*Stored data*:

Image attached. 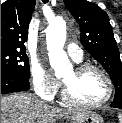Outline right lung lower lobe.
<instances>
[{"instance_id":"98d812e1","label":"right lung lower lobe","mask_w":122,"mask_h":123,"mask_svg":"<svg viewBox=\"0 0 122 123\" xmlns=\"http://www.w3.org/2000/svg\"><path fill=\"white\" fill-rule=\"evenodd\" d=\"M29 88V79L1 70V94L27 91Z\"/></svg>"}]
</instances>
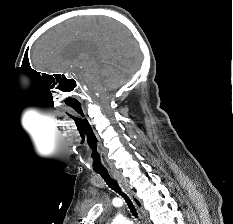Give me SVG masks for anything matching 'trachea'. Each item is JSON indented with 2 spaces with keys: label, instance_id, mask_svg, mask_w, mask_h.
I'll return each mask as SVG.
<instances>
[{
  "label": "trachea",
  "instance_id": "trachea-1",
  "mask_svg": "<svg viewBox=\"0 0 233 224\" xmlns=\"http://www.w3.org/2000/svg\"><path fill=\"white\" fill-rule=\"evenodd\" d=\"M97 174H99L103 179L104 181L107 183V185L112 189L114 190L115 192H117L118 194H120L126 201L132 215L136 218H138V214L136 212V209L132 203V201L129 199V197L124 193L122 192L120 186L118 185L117 181L114 180L108 172H97Z\"/></svg>",
  "mask_w": 233,
  "mask_h": 224
}]
</instances>
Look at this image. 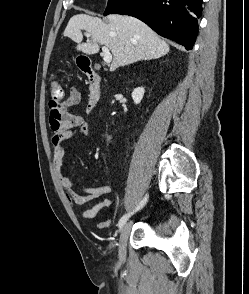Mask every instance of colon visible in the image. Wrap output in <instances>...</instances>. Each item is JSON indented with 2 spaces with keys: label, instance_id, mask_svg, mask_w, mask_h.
<instances>
[{
  "label": "colon",
  "instance_id": "colon-1",
  "mask_svg": "<svg viewBox=\"0 0 249 294\" xmlns=\"http://www.w3.org/2000/svg\"><path fill=\"white\" fill-rule=\"evenodd\" d=\"M64 97V90L56 77L53 78L51 83V101L54 103L61 102Z\"/></svg>",
  "mask_w": 249,
  "mask_h": 294
}]
</instances>
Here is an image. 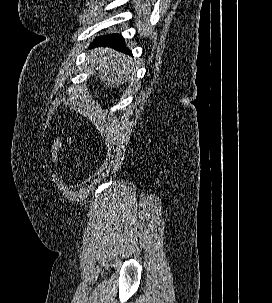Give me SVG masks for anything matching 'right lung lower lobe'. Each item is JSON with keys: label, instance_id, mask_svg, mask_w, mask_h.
Listing matches in <instances>:
<instances>
[{"label": "right lung lower lobe", "instance_id": "right-lung-lower-lobe-1", "mask_svg": "<svg viewBox=\"0 0 272 303\" xmlns=\"http://www.w3.org/2000/svg\"><path fill=\"white\" fill-rule=\"evenodd\" d=\"M107 46L119 50L124 53H131V51L126 48L124 39L120 34L105 35L97 38L91 47Z\"/></svg>", "mask_w": 272, "mask_h": 303}]
</instances>
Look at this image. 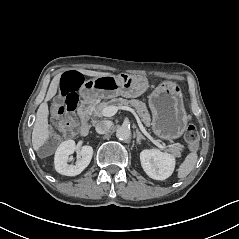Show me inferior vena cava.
<instances>
[{"label":"inferior vena cava","mask_w":239,"mask_h":239,"mask_svg":"<svg viewBox=\"0 0 239 239\" xmlns=\"http://www.w3.org/2000/svg\"><path fill=\"white\" fill-rule=\"evenodd\" d=\"M111 123L109 121H100L96 124L95 130L98 134H105L109 132Z\"/></svg>","instance_id":"inferior-vena-cava-1"}]
</instances>
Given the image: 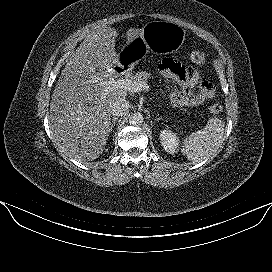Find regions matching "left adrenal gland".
Returning a JSON list of instances; mask_svg holds the SVG:
<instances>
[{
    "label": "left adrenal gland",
    "mask_w": 272,
    "mask_h": 272,
    "mask_svg": "<svg viewBox=\"0 0 272 272\" xmlns=\"http://www.w3.org/2000/svg\"><path fill=\"white\" fill-rule=\"evenodd\" d=\"M156 120L159 121V120H161V118H157Z\"/></svg>",
    "instance_id": "a2214340"
}]
</instances>
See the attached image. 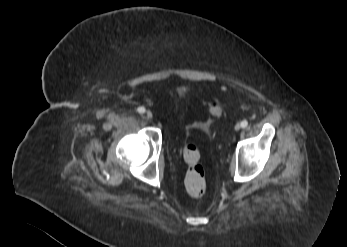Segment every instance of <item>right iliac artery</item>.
<instances>
[{
  "mask_svg": "<svg viewBox=\"0 0 347 247\" xmlns=\"http://www.w3.org/2000/svg\"><path fill=\"white\" fill-rule=\"evenodd\" d=\"M137 111L138 113L143 114L145 112V108L143 106L138 107Z\"/></svg>",
  "mask_w": 347,
  "mask_h": 247,
  "instance_id": "82829eb1",
  "label": "right iliac artery"
}]
</instances>
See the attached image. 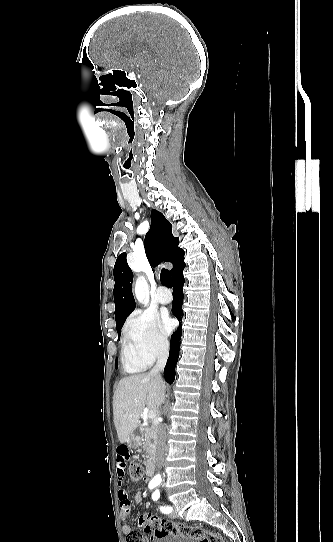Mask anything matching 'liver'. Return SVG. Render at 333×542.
<instances>
[{"label":"liver","mask_w":333,"mask_h":542,"mask_svg":"<svg viewBox=\"0 0 333 542\" xmlns=\"http://www.w3.org/2000/svg\"><path fill=\"white\" fill-rule=\"evenodd\" d=\"M165 388L163 380L149 374H135L120 380L113 398L114 424L120 444L127 442L136 430L145 406L157 414L158 400Z\"/></svg>","instance_id":"6515ba94"}]
</instances>
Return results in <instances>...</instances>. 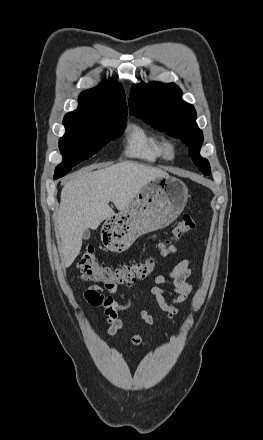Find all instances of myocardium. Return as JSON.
Wrapping results in <instances>:
<instances>
[{"instance_id":"1","label":"myocardium","mask_w":263,"mask_h":440,"mask_svg":"<svg viewBox=\"0 0 263 440\" xmlns=\"http://www.w3.org/2000/svg\"><path fill=\"white\" fill-rule=\"evenodd\" d=\"M163 151L164 155L168 159H172L175 157L177 152V144L173 140H166L163 143Z\"/></svg>"}]
</instances>
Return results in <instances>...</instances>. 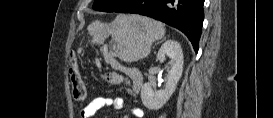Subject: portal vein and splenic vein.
<instances>
[{"mask_svg": "<svg viewBox=\"0 0 273 118\" xmlns=\"http://www.w3.org/2000/svg\"><path fill=\"white\" fill-rule=\"evenodd\" d=\"M117 48L120 50L122 47L117 43Z\"/></svg>", "mask_w": 273, "mask_h": 118, "instance_id": "obj_1", "label": "portal vein and splenic vein"}]
</instances>
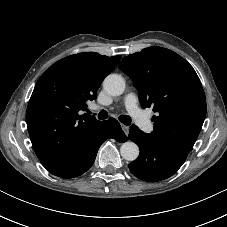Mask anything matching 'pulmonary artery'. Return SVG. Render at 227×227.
I'll list each match as a JSON object with an SVG mask.
<instances>
[{
	"mask_svg": "<svg viewBox=\"0 0 227 227\" xmlns=\"http://www.w3.org/2000/svg\"><path fill=\"white\" fill-rule=\"evenodd\" d=\"M124 104L129 114L136 120L137 124L145 132L152 130V124L145 117L144 113L138 107V98L134 93H128L124 97Z\"/></svg>",
	"mask_w": 227,
	"mask_h": 227,
	"instance_id": "1",
	"label": "pulmonary artery"
}]
</instances>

*Problem to solve*:
Please quote the records above exactly, beginning at the line that contains "Mask anything matching 'pulmonary" and ending at their last line. Leave the pictures out.

*Answer box*:
Mask anything matching 'pulmonary artery'. Return SVG. Render at 227×227.
I'll list each match as a JSON object with an SVG mask.
<instances>
[{
	"mask_svg": "<svg viewBox=\"0 0 227 227\" xmlns=\"http://www.w3.org/2000/svg\"><path fill=\"white\" fill-rule=\"evenodd\" d=\"M124 104L129 114L136 120L137 124L145 132L152 130V124L145 117L144 113L138 107V98L134 93H128L124 97Z\"/></svg>",
	"mask_w": 227,
	"mask_h": 227,
	"instance_id": "1",
	"label": "pulmonary artery"
}]
</instances>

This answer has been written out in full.